Oregon Intel/Story Brief
measles2 min read· Wednesday, March 11, 2026

OHA Confirms New Measles Cases in Clackamas County

The Oregon Health Authority has declared a measles outbreak after confirming five cases statewide since January 1, 2026, with cases identified in Clackamas and Linn counties. The Clackamas County cases included exposure sites at healthcare facilities, including Kaiser Permanente Sunnyside Center and a medical center in Oregon City. All three initial cases — two in Linn County and one in Clackamas — involved unvaccinated individuals. OHA officials stated these confirmed cases "likely represent only a portion of infections occurring statewide."

The outbreak arrives against the backdrop of the worst national measles surge in more than three decades. The U.S. recorded 2,283 confirmed measles cases in 2025 — a 34-year high — and as of March 5, 2026, another 1,281 cases have been confirmed nationally, with 93% occurring in unvaccinated individuals. Oregon's own vulnerability is measurable: a record 9.7% of kindergartners claimed nonmedical vaccine exemptions in the 2024-2025 school year, the highest rate ever recorded. Overall kindergarten vaccination rates have fallen to 86.3% — well below the 95% threshold needed for herd immunity against measles. Oregon ranks among the top five states nationally for nonmedical exemption rates, behind Idaho, Alaska, and Utah.

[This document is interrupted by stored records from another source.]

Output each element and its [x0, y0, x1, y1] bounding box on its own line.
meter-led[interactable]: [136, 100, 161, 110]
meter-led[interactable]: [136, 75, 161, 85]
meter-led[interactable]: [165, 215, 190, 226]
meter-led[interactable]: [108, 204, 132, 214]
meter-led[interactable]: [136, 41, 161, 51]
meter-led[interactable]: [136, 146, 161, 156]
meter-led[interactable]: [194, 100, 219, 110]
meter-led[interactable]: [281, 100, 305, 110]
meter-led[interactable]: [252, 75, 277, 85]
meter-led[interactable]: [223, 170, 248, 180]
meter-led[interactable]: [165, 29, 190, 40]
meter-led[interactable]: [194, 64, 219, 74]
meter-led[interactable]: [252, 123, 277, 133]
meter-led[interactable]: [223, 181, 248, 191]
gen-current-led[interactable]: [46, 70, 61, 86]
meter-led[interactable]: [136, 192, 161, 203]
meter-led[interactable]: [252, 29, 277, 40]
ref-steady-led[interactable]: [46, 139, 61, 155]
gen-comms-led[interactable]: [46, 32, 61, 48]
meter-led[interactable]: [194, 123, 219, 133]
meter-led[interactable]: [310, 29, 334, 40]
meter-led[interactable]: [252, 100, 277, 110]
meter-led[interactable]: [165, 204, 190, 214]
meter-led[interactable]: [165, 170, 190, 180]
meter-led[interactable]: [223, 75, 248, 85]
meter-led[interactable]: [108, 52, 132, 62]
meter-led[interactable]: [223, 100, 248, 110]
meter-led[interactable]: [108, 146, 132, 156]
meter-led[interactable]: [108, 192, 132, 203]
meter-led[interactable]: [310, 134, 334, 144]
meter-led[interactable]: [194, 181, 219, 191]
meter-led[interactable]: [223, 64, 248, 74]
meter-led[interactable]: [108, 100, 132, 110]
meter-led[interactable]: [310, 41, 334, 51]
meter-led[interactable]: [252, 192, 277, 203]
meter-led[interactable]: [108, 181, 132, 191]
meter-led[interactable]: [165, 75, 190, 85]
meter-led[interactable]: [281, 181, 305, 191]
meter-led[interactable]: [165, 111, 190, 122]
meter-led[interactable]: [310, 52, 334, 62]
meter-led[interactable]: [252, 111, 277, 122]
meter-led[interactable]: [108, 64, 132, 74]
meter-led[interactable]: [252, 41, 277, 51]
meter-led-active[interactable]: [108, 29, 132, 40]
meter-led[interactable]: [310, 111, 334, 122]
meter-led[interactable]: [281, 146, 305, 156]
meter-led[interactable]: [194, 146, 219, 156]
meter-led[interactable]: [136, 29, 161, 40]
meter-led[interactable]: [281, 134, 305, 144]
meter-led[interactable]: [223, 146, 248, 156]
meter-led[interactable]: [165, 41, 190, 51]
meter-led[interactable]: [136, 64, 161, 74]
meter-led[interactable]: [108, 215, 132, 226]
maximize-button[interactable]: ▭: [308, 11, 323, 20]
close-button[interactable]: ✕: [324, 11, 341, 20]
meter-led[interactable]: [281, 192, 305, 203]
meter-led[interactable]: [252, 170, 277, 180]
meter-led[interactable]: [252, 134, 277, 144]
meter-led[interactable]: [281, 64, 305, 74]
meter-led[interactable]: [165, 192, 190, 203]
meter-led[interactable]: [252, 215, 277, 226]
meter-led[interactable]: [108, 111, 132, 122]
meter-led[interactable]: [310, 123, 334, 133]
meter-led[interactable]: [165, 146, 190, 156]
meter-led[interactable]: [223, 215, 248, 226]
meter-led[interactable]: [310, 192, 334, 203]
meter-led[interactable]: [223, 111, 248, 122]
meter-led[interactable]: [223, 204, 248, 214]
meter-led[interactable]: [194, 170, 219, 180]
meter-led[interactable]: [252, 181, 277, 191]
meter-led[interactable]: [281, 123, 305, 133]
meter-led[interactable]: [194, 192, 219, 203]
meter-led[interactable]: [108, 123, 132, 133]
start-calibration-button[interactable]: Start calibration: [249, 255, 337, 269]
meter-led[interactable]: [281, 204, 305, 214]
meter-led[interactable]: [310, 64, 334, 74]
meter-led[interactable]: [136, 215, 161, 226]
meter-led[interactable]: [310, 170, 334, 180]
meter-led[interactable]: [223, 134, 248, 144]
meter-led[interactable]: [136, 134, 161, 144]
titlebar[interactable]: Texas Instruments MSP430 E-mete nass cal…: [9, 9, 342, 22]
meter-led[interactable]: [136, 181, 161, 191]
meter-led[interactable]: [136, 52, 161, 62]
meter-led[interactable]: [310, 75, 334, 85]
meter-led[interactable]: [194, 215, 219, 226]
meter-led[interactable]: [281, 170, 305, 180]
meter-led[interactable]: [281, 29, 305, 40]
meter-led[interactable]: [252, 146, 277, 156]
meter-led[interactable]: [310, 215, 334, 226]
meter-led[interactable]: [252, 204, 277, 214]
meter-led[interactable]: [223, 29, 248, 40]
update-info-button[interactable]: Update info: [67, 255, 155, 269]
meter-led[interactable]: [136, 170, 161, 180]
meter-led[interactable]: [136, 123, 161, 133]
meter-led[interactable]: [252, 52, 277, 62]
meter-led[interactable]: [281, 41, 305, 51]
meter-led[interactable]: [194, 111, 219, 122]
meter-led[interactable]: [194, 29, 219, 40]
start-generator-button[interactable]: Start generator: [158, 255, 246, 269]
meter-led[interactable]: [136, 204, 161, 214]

For Oregon providers and health systems, the outbreak means immediate operational burden: contact tracing, post-exposure prophylaxis (MMR vaccine within 72 hours or immunoglobulin within six days), and isolation protocols. OHA launched a new wastewater surveillance dashboard in February 2026, which detected low-level measles virus in nine Oregon counties — including Multnomah, Marion, Yamhill, Deschutes, and Douglas — suggesting broader circulation than confirmed case counts indicate. The wastewater data, covering two-week periods since October 2025, provides an early warning system but also underscores how much transmission may be going undetected.

Watch for whether OHA and the Legislature revisit Oregon's permissive nonmedical exemption laws. With vaccination rates declining for three consecutive years and a declared outbreak underway, the political environment may shift. Key questions: whether the Western Health Alliance issues coordinated childhood vaccination guidance that diverges from federal recommendations, and whether Clackamas County's exposure sites at healthcare facilities prompt new infection control protocols for outpatient clinics. The wastewater dashboard bears close monitoring — if measles virus levels escalate from "low" to "moderate" in Portland-area counties, a broader public health response will be needed.